#### [Task details]
Scan the lines below and report each one containing "Amish" by copying it.

#### [Data extract]

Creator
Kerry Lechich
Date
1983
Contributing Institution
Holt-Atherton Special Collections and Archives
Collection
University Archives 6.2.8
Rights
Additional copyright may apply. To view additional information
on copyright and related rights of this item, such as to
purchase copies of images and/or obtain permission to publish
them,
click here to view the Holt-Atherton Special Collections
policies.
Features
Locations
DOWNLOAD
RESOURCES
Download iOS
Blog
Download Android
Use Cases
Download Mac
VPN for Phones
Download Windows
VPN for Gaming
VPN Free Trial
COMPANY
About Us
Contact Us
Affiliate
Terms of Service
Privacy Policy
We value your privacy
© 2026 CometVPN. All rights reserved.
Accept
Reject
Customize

==

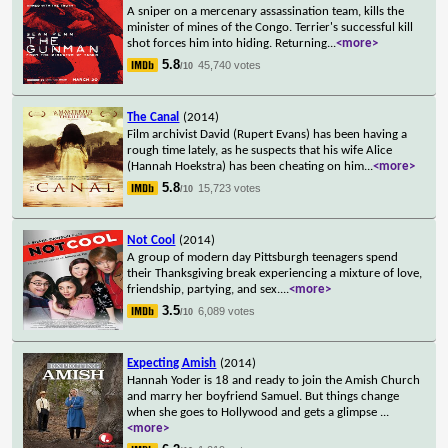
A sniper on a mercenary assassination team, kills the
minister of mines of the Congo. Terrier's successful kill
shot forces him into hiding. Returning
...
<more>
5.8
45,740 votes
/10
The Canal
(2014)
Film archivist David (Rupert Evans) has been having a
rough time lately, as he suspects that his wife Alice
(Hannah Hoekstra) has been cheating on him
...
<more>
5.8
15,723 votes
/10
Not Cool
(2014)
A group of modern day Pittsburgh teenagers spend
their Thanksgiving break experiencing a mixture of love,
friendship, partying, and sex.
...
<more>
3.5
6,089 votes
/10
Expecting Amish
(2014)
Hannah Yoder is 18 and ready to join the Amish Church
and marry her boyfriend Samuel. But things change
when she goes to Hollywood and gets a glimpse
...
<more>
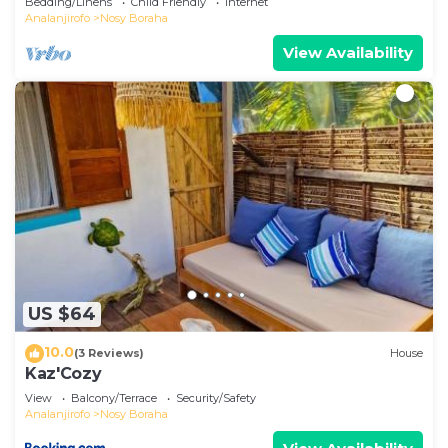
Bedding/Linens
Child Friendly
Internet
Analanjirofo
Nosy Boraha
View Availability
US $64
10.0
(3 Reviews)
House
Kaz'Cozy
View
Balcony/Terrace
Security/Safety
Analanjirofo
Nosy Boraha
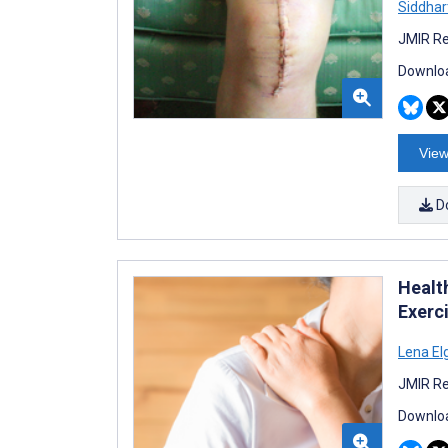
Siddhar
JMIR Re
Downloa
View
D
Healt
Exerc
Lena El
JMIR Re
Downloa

#### [Solution below]
Expecting Amish
Hannah Yoder is 18 and ready to join the Amish Church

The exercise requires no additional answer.